Mass customisation (MC) is a strategy that aims to give organisations the abilities to meet the challenges inherent in producing a greater range of products, but at the same time trying to keep the economies-of-scale benefits of mass production. Much work has been done (for example, Piller ¹⁰ ) on how to develop re-configurable manufacturing systems to enable MC, often through the use of methods designed to increase flexibility in manufacturing processes, such as cellular manufacturing, flexible manufacturing systems (FMS), computer-controlled and reconfigurable machines, which, when allied to internet- or web-based technologies, allow very close interaction with customers (often allowing the customer to become an integral part in the design process).

Many early proponents of the MC approach, like Davis, ¹¹ Pine ¹² and Toffler, ¹³ prophesised its adoption into general manufacturing with the advent of new manufacturing technologies like Computer Integrated Manufacturing (CIM) and FMS, but recent research by Piller and Möslein, ¹⁴ based on 250 ‘mass customising’ companies, suggests that to date the (successful) take-up has lagged behind these early predictions, largely owing to a lack of appropriate technologies to handle the large amounts of information flows connected with MC and that new internet-based technologies will go some way to enable the successful implementation of MC in more and more consumer markets.

Although the initial driver of the MC concept was as a reaction to the increasing desires of consumers for products that are ‘different’ or ‘unique’ (and therefore of higher perceived value) but without the associated higher costs of low volume manufacture, this quick adaptability to market demand, producing (in theory at least) only the correct amount of products (thereby reducing waste) and only when ordered by real customers, should allow any organisation to make significant steps in the direction of sustainability.

To date, the most often applied solution to mass customised production is by careful and limited design of products so that customisation is based on variable assembly of similar but distinct parts – in terms of colour, finish, etc. – for example, kitchen unit worktops, doors or handles.
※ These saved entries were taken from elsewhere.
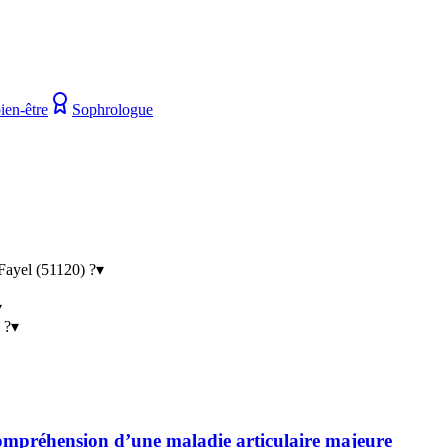
ien-être
Sophrologue
Fayel (51120) ?
▾
▾
 ?
▾
 compréhension d’une maladie articulaire majeure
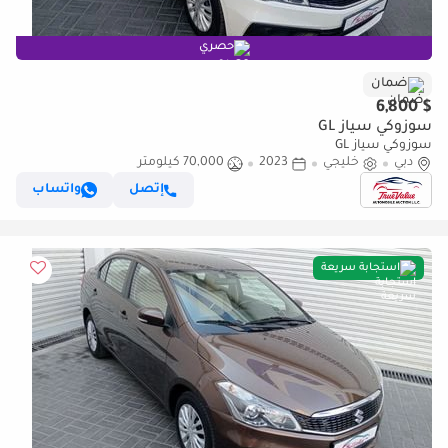
حصري
ضمان
$ 6,800
سوزوكي سياز GL
سوزوكي سياز GL
دبي
خليجي
2023
70,000 كيلومتر
إتصل
واتساب
استجابة سريعة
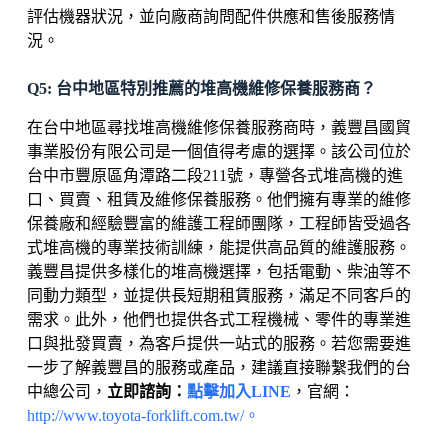
評估機器狀況，並向廠商詢問配件供應和售後服務情
況。
Q5: 台中地區特別推薦的堆高機維修保養服務商？
在台中地區尋找堆高機維修保養服務商時，義豐昌國貿
事業股份有限公司是一個值得考慮的選擇。​該公司位於
台中市豐原區角潭路二段211號，專營各式堆高機的進
口、買賣、租賃及維修保養服務。​他們擁有專業的維修
保養廠和經驗豐富的維護工程師團隊，工程師皆受過各
式堆高機的專業技術訓練，能提供高品質的維護服務。
義豐昌提供多樣化的堆高機選擇，包括電動、柴油等不
同動力類型，並提供長短期租賃服務，滿足不同客戶的
需求。​此外，他們也提供各式工程機械、零件的專業進
口與批發買賣，為客戶提供一站式的服務。若您需要進
一步了解義豐昌的服務或產品，建議直接聯繫我們的台
中總公司，
立即諮詢：
點擊加入LINE
，官網：
http://www.toyota-forklift.com.tw/。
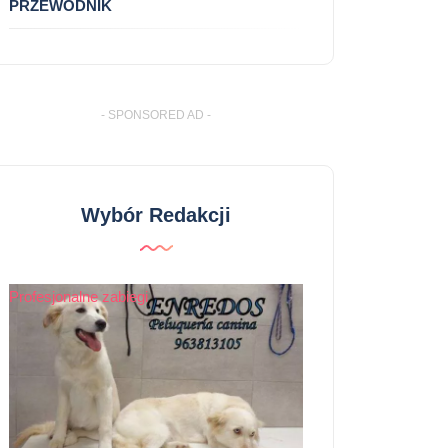
PRZEWODNIK
- SPONSORED AD -
Wybór Redakcji
Profesjonalne zabiegi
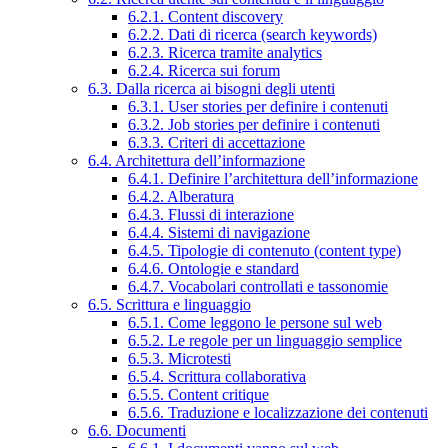
6.2.1. Content discovery
6.2.2. Dati di ricerca (search keywords)
6.2.3. Ricerca tramite analytics
6.2.4. Ricerca sui forum
6.3. Dalla ricerca ai bisogni degli utenti
6.3.1. User stories per definire i contenuti
6.3.2. Job stories per definire i contenuti
6.3.3. Criteri di accettazione
6.4. Architettura dell’informazione
6.4.1. Definire l’architettura dell’informazione
6.4.2. Alberatura
6.4.3. Flussi di interazione
6.4.4. Sistemi di navigazione
6.4.5. Tipologie di contenuto (content type)
6.4.6. Ontologie e standard
6.4.7. Vocabolari controllati e tassonomie
6.5. Scrittura e linguaggio
6.5.1. Come leggono le persone sul web
6.5.2. Le regole per un linguaggio semplice
6.5.3. Microtesti
6.5.4. Scrittura collaborativa
6.5.5. Content critique
6.5.6. Traduzione e localizzazione dei contenuti
6.6. Documenti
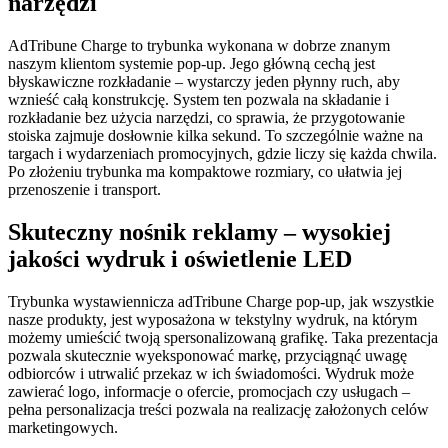
narzędzi
AdTribune Charge to trybunka wykonana w dobrze znanym
naszym klientom systemie pop-up. Jego główną cechą jest
błyskawiczne rozkładanie – wystarczy jeden płynny ruch, aby
wznieść całą konstrukcję. System ten pozwala na składanie i
rozkładanie bez użycia narzędzi, co sprawia, że przygotowanie
stoiska zajmuje dosłownie kilka sekund. To szczególnie ważne na
targach i wydarzeniach promocyjnych, gdzie liczy się każda chwila.
Po złożeniu trybunka ma kompaktowe rozmiary, co ułatwia jej
przenoszenie i transport.
Skuteczny nośnik reklamy – wysokiej
jakości wydruk i oświetlenie LED
Trybunka wystawiennicza adTribune Charge pop-up, jak wszystkie
nasze produkty, jest wyposażona w tekstylny wydruk, na którym
możemy umieścić twoją spersonalizowaną grafikę. Taka prezentacja
pozwala skutecznie wyeksponować markę, przyciągnąć uwagę
odbiorców i utrwalić przekaz w ich świadomości. Wydruk może
zawierać logo, informacje o ofercie, promocjach czy usługach –
pełna personalizacja treści pozwala na realizację założonych celów
marketingowych.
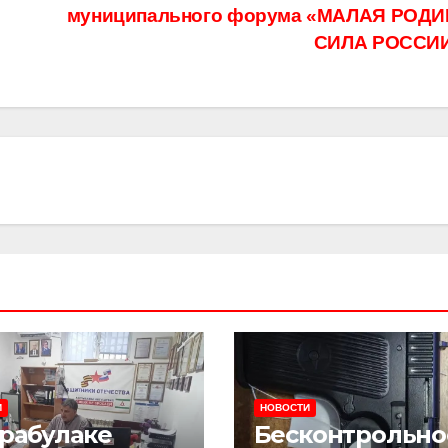
муниципального форума «МАЛАЯ РОДИ
СИЛА РОССИ
И
НОВОСТИ
арабулаке
Бесконтрольно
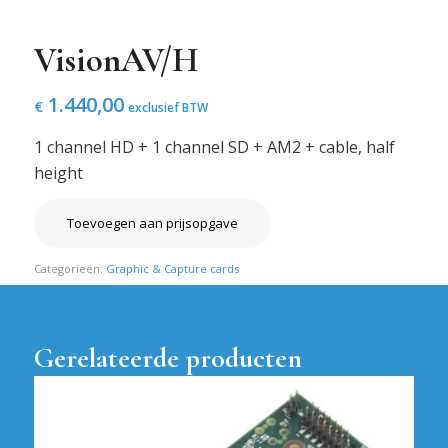
VisionAV/H
1.440,00
€
exclusief BTW
1 channel HD + 1 channel SD + AM2 + cable, half
height
Toevoegen aan prijsopgave
Categorieën:
Graphic & Capture cards
Gerelateerde producten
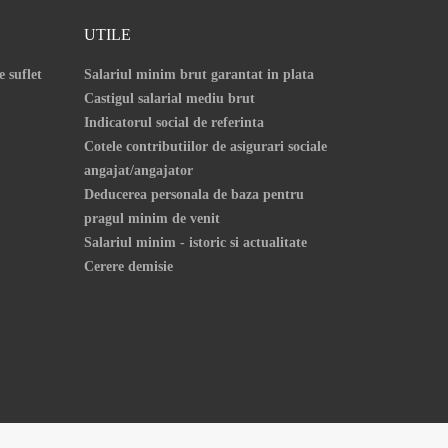
UTILE
e suflet
Salariul minim brut garantat in plata
Castigul salarial mediu brut
Indicatorul social de referinta
Cotele contributiilor de asigurari sociale
angajat/angajator
Deducerea personala de baza pentru
pragul minim de venit
Salariul minim - istoric si actualitate
Cerere demisie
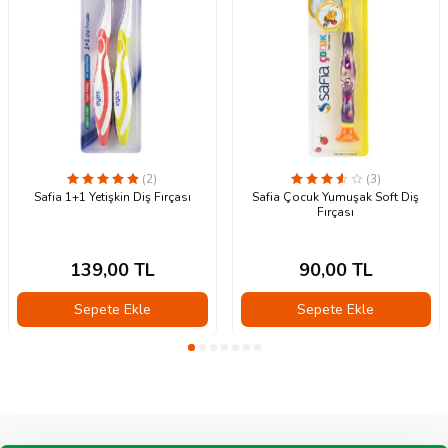
(2)
(3)
Safia 1+1 Yetişkin Diş Fırçası
Safia Çocuk Yumuşak Soft Diş
Fırçası
139,00
TL
90,00
TL
Sepete Ekle
Sepete Ekle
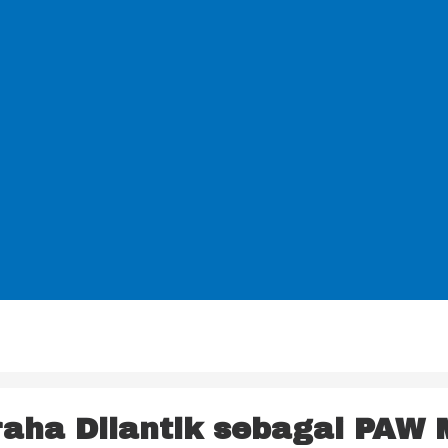
raha Dilantik sebagai PAW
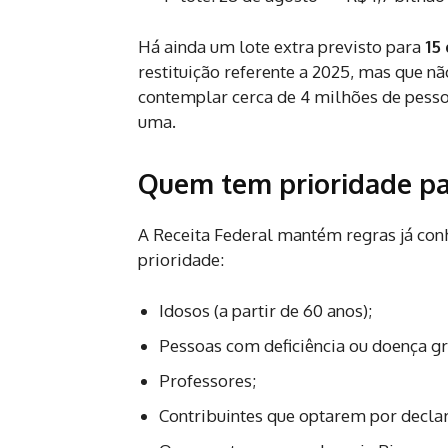
Há ainda um lote extra previsto para
15
restituição referente a 2025, mas que 
contemplar cerca de 4 milhões de pesso
uma.
Quem tem prioridade par
A Receita Federal mantém regras já co
prioridade:
Idosos (a partir de 60 anos);
Pessoas com deficiência ou doença gr
Professores;
Contribuintes que optarem por decla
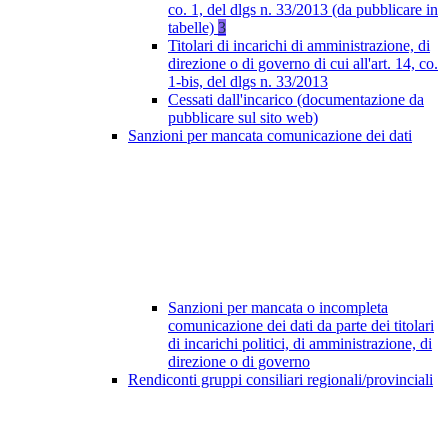
co. 1, del dlgs n. 33/2013 (da pubblicare in
tabelle)
3
Titolari di incarichi di amministrazione, di
direzione o di governo di cui all'art. 14, co.
1-bis, del dlgs n. 33/2013
Cessati dall'incarico (documentazione da
pubblicare sul sito web)
Sanzioni per mancata comunicazione dei dati
Sanzioni per mancata o incompleta
comunicazione dei dati da parte dei titolari
di incarichi politici, di amministrazione, di
direzione o di governo
Rendiconti gruppi consiliari regionali/provinciali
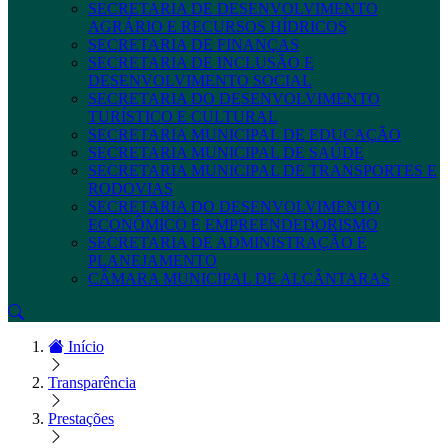
SECRETARIA DE DESENVOLVIMENTO
AGRÁRIO E RECURSOS HÍDRICOS
SECRETARIA DE FINANÇAS
SECRETARIA DE INCLUSÃO E
DESENVOLVIMENTO SOCIAL
SECRETARIA DO DESENVOLVIMENTO
TURÍSTICO E CULTURAL
SECRETARIA MUNICIPAL DE EDUCAÇÃO
SECRETARIA MUNICIPAL DE SAÚDE
SECRETARIA MUNICIPAL DE TRANSPORTES E
RODOVIAS
SECRETARIA DO DESENVOLVIMENTO
ECONÔMICO E EMPREENDEDORISMO
SECRETARIA DE ADMINISTRAÇÃO E
PLANEJAMENTO
CÂMARA MUNICIPAL DE ALCÂNTARAS
Início
Transparência
Prestações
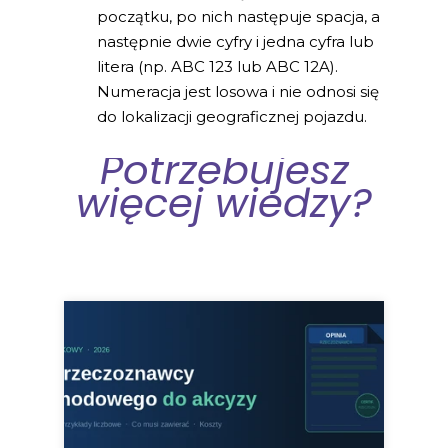
początku, po nich następuje spacja, a
następnie dwie cyfry i jedna cyfra lub
litera (np. ABC 123 lub ABC 12A).
Numeracja jest losowa i nie odnosi się
do lokalizacji geograficznej pojazdu.
Potrzebujesz
więcej wiedzy?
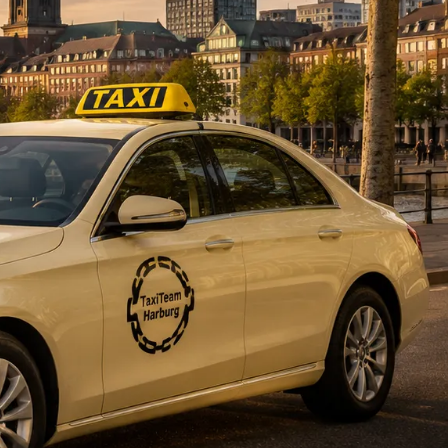
DE
fahrten
Blog
Fahrt
buchen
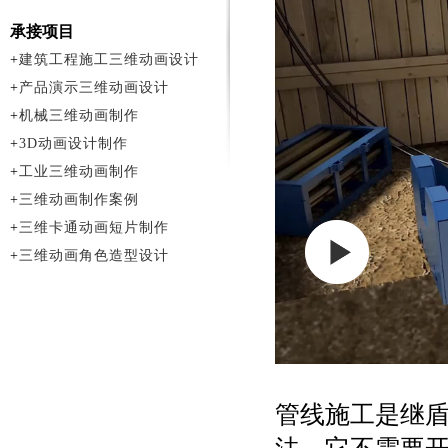
承接项目
+
建筑工程施工三维动画设计
+
产品演示三维动画设计
+
机械三维动画制作
+
3D动画设计制作
+
工业三维动画制作
+
三维动画制作案例
+
三维卡通动画短片制作
+
三维动画角色造型设计
管线施工是继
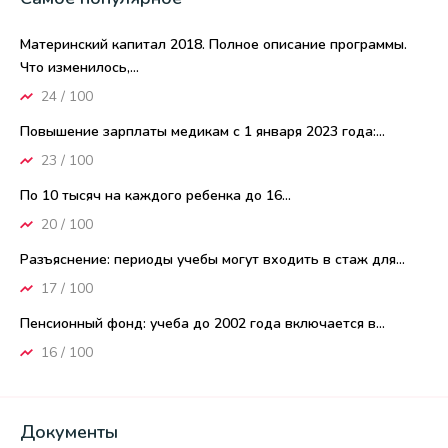
Материнский капитал 2018. Полное описание программы.
Что изменилось,...
24 / 100
Повышение зарплаты медикам с 1 января 2023 года:...
23 / 100
По 10 тысяч на каждого ребенка до 16...
20 / 100
Разъяснение: периоды учебы могут входить в стаж для...
17 / 100
Пенсионный фонд: учеба до 2002 года включается в...
16 / 100
Документы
This approach is designed so that the customisation of the product can be achieved with little disruption to the actual manufacturing process. However, once the level of customisation reaches the point where the product is significantly different in terms of physical difference, e.g. the outer dimension of the case, then major issues in manufacture of variable design or configuration products appear. Reconfiguration of the manufacturing process can be achieved by use of inter-changeable tooling, jigs and fixtures, etc., or even development of reconfigurable tooling that can adapt its shape to fit a wider variety of needs. One example of such reconfigurable tooling from Wang et al. ¹⁵ is a mould comprised of a number of pins that can be raised or lowered, all covered by a flexible rubber sheet to allow for the surface to be ‘programmed’ and quickly adapted for other shapes. Such reconfigurable tools are becoming more widespread in the aerospace industries.

One of the major problems for any manufacturing organisation is movement towards a goal of sustainability when that goal is difficult to define. What and where is the sustainability? Increasingly, manufacturers talk of producing ‘sustainable’ products as their route to sustainable manufacturing, however, both products and their manufacturing processes need to be sustainable for any approach to be called truly sustainable. For example, the use of timber source from sustainable sources (e.g. bearing the Forest Stewardship Council (FSC) mark) may be used to promote the ‘green credentials’ of a company, but the equipment, methods and processes used to manufacture the products may have remained unchanged for decades.

Design for closed loop

A number of concepts and ideas for sustainability have been developed, like green design for manufacturing, design for the environment (DFE) or environmentally conscious design and manufacturing, which attempt to consider all environmental aspects of the materials, products operations and processes with the intention that they can be considered at the very earliest stages of design and manufacture.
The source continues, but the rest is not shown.